Instead of writing my random little blog entries, I have spent the last month taking part in NaNoWriMo - which is National Novel Writing Month. "Thirty Days and Nights of Literary Abandon" in an effort to put 50,000 words down on paper. In short, would-be writers the world over endeavor to write a novel (or at least part of one) in the month of November. That breaks down to 1,667 words a day. This year 256,618 people took part, over 8000 of them in the Seattle area. Seattle is a NaNo hotspot, we have traditionally been at the top of the list when it comes to participants, words per participants, and donations per participants.

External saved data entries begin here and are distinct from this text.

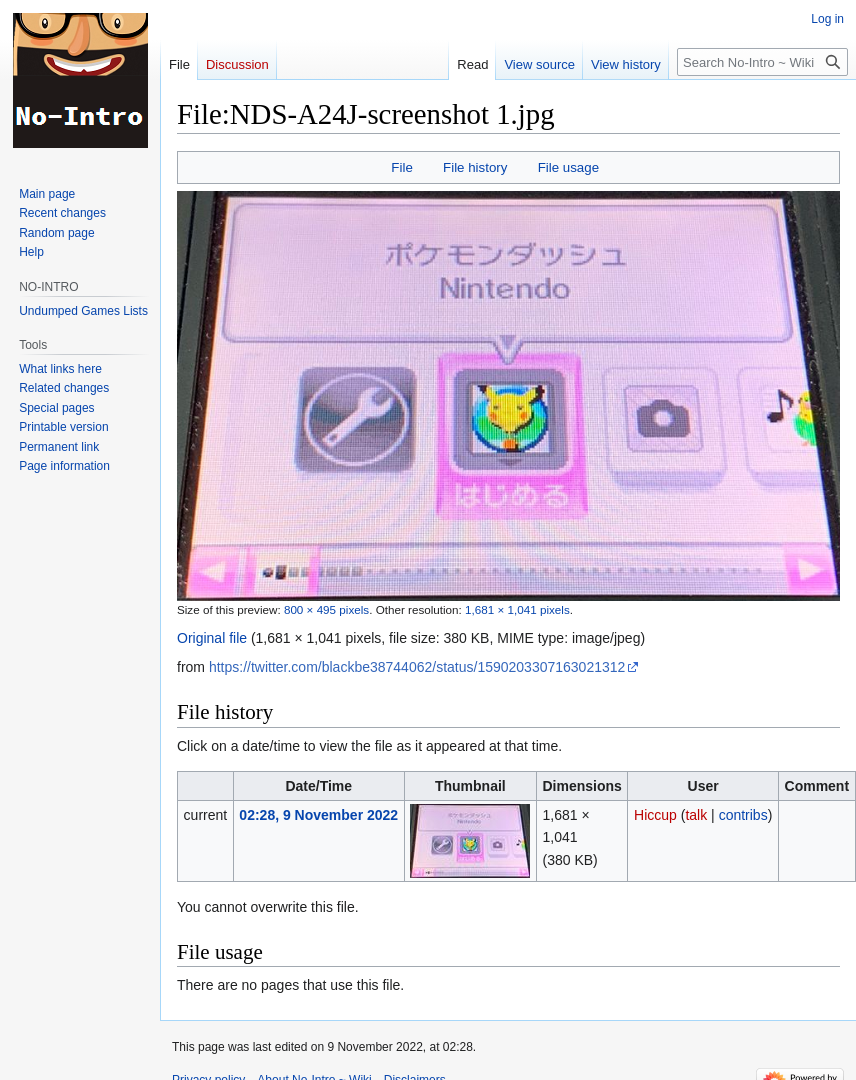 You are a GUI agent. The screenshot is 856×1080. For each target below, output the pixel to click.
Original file (212, 638)
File (401, 167)
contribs (743, 815)
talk (696, 815)
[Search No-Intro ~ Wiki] (762, 62)
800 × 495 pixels (326, 609)
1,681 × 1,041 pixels (517, 609)
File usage (568, 167)
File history (475, 167)
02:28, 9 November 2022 (318, 815)
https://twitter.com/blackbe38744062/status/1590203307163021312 (417, 667) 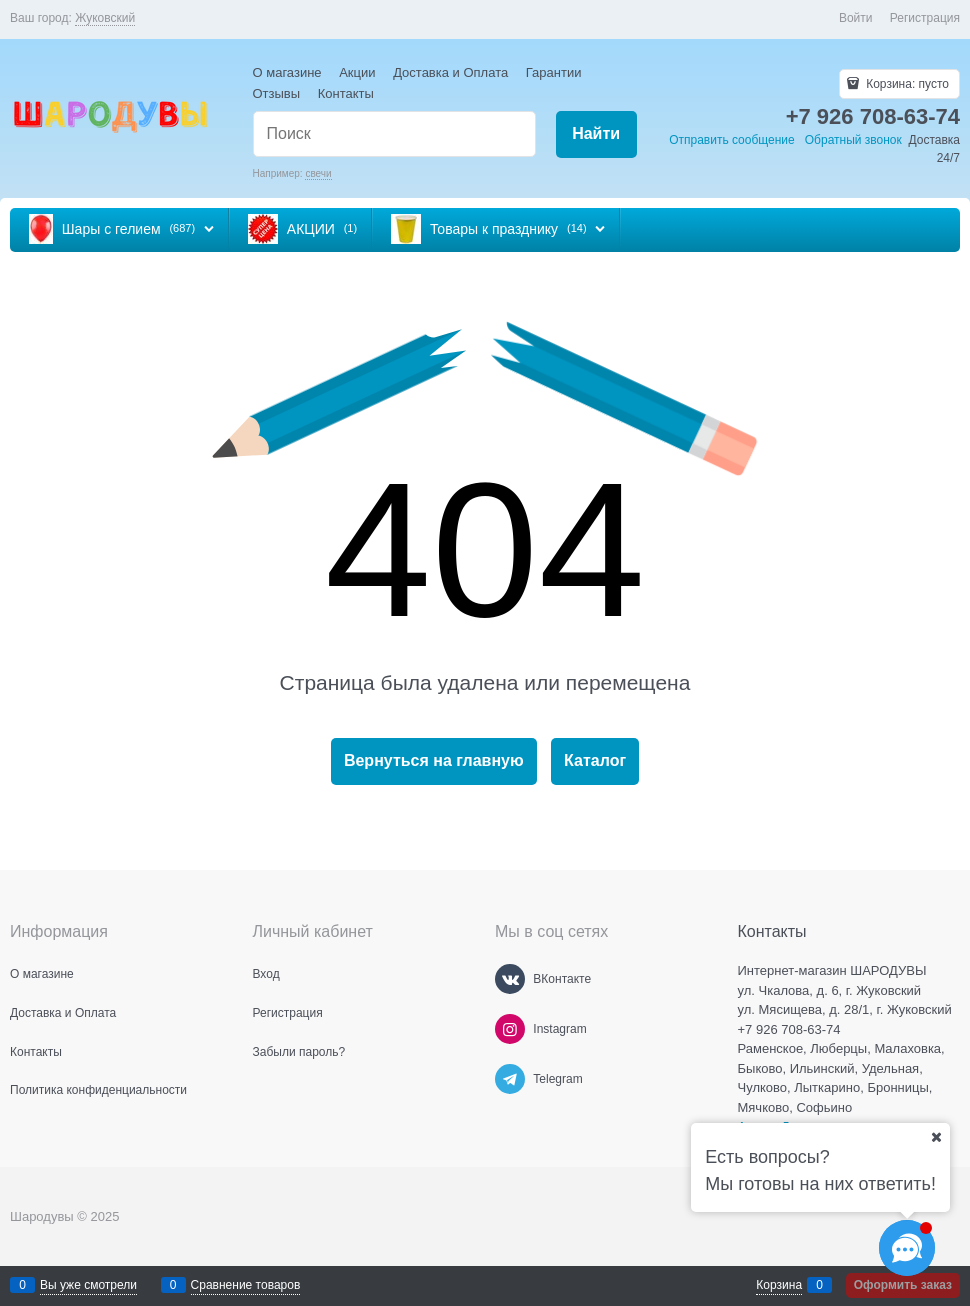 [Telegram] (510, 1079)
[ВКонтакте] (510, 979)
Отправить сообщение (732, 140)
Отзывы (277, 93)
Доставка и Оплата (450, 72)
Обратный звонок (853, 140)
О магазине (287, 72)
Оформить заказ (903, 1285)
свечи (318, 173)
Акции (357, 72)
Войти (856, 18)
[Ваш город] (936, 1137)
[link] (105, 18)
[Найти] (596, 134)
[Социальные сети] (907, 1248)
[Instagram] (510, 1029)
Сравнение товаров (246, 1285)
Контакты (346, 93)
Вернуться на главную (434, 760)
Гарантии (554, 72)
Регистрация (925, 18)
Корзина (779, 1285)
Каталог (595, 760) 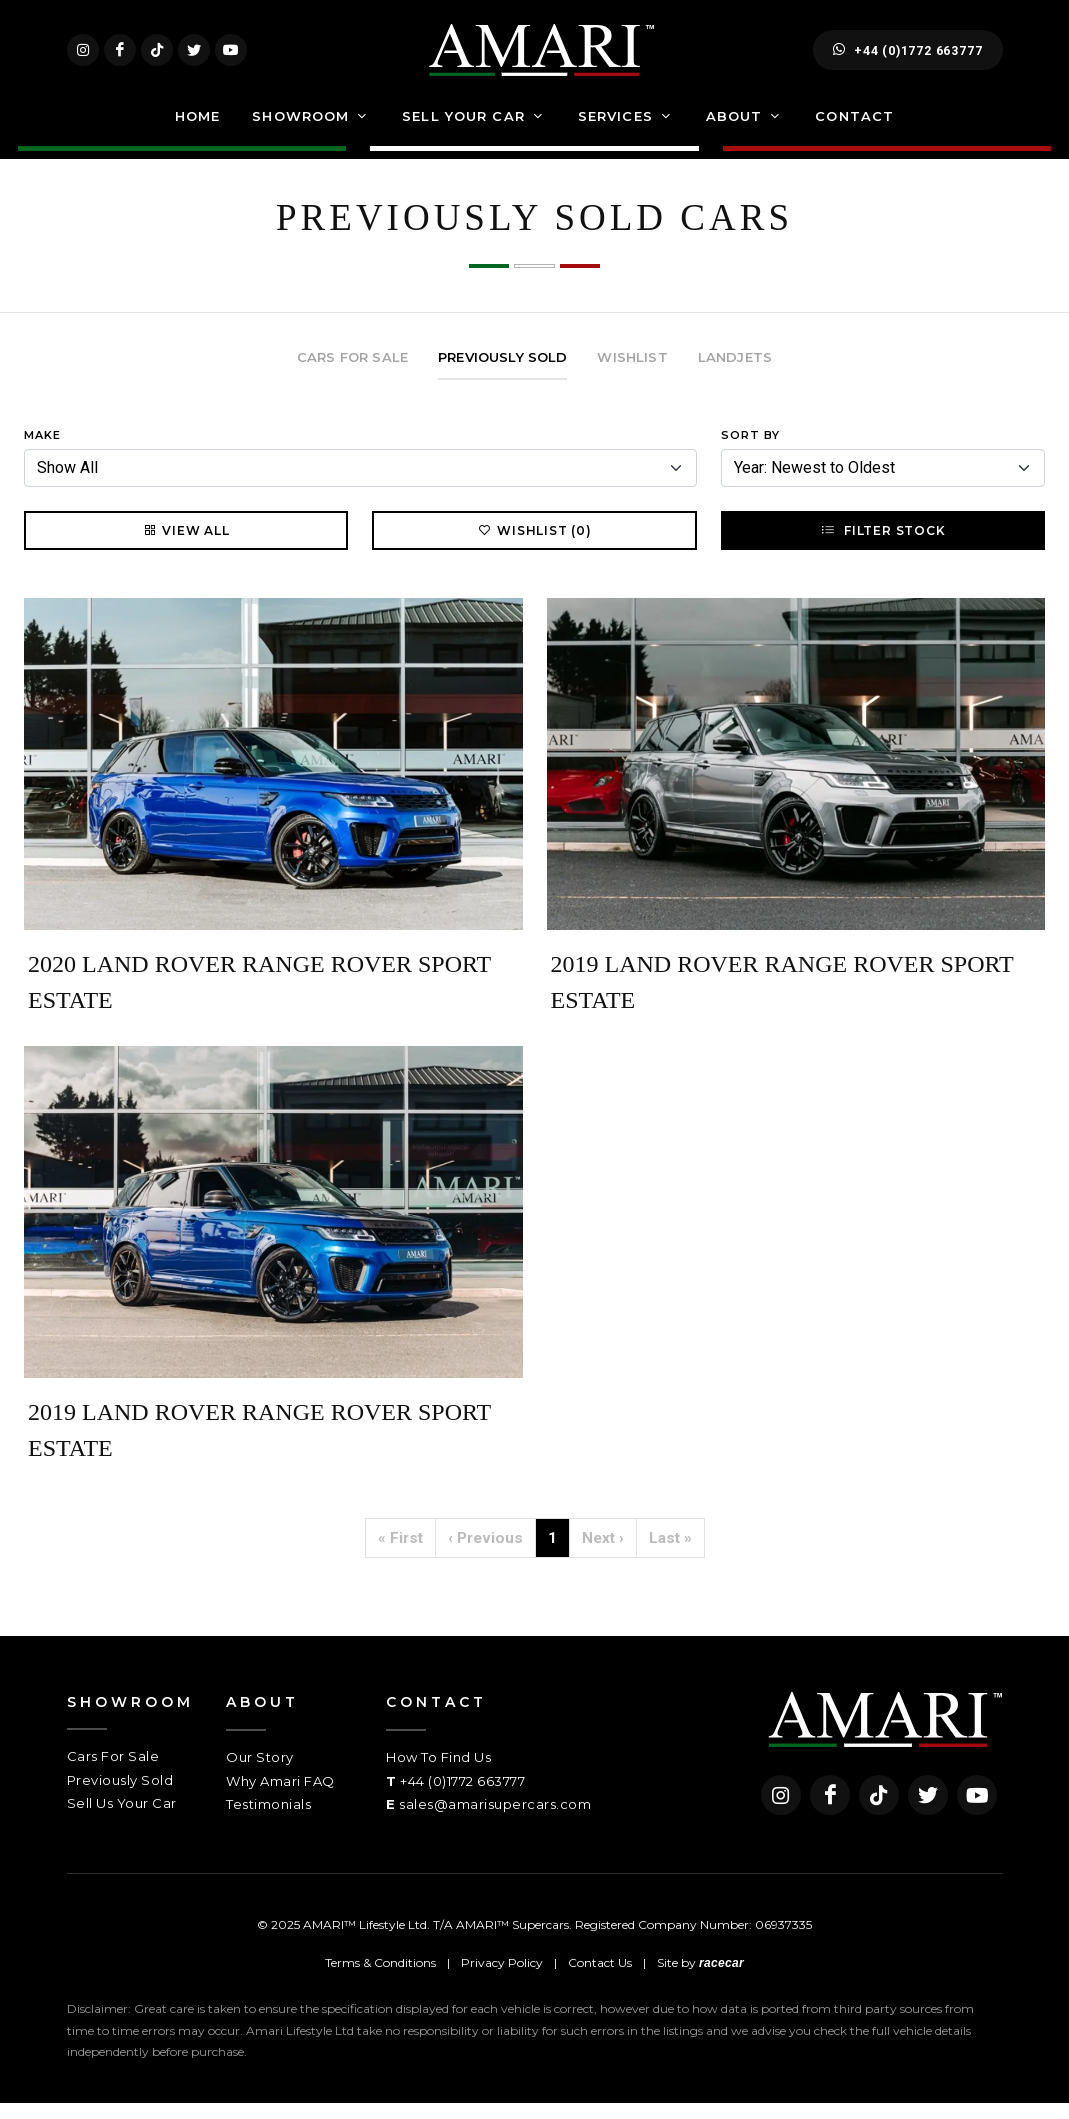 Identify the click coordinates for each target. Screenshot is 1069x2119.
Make (42, 451)
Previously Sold (120, 1796)
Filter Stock (882, 546)
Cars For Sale (113, 1772)
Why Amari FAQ (280, 1797)
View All (185, 546)
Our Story (260, 1773)
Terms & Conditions (380, 1977)
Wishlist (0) (534, 546)
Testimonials (268, 1820)
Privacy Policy (502, 1977)
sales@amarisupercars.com (495, 1820)
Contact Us (600, 1977)
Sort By (750, 451)
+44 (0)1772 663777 (907, 58)
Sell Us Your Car (122, 1819)
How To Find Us (438, 1773)
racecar (721, 1978)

There are so many of us who have spent our entire lives thinking we might just have what it takes to be a writer of some sort. There are so few of us who ever actually write anything. Both of the previous sentences describe me pretty accurately. I started out as a Journalism Major in College, and then switched to Creative Writing (I was lucky enough to have studied with Richard Hugo at the University of Montana). However, between then and when I started this blog, my writing consisted of several different company newsletters, the occasional Christmas letter, and a few long and wordy travel journals.
Given that only about 1 in 5 participants do finish, I am inordinately proud of having done this. Happily, and most amazingly, my book was actually finished at 51,022 words so it turned out to be something I actually did finish in every sense of the word....well, not counting edits and stuff.
No question I was one of the older participants, and evidently one of the few who was not writing some variation on Sci-Fi, Fantasy, or Crime. I think I may also have been one of the few with no anticipation that I would be published - that kind of reality-based thinking also comes from being older. My goal was quite simply to write a book. I set myself no other goals or illusions, I didn't even expect to particularly like the finished product.
I learned a lot of things from the entire process, some of which I will share with you here:
1) One's characters really do take control of their own story line.
2) Little bits you put in early on for no good reason whatsoever become lifesavers 10 chapters down the line.
3) It's a wonderful excuse for avoiding anything else you don't want to do.
4) I am the queen of starting sentences with adverbial and prepositional phrases.
5) I prefer to write novels with very little plot...because I appear to be rubbish at plot.
5a) Put another way, I write books for ladies over fifty who like England.
6) I use too many commas (see #4 above).
7) My rear-end hurts from sitting on hard chairs at Starbucks and Third Place Books.
The finished product turned out to be better than I had feared. I can honestly say I found several really good paragraphs and a few decent chapters when I reread it. There's a lot of me in it, and so I like it. Now I will be putting my self-discipline to an even greater test...I'm am going to start editing, and rewriting, and revising. My goal is simple, I want all my chapters to be 'decent'. I think I might be able to do that.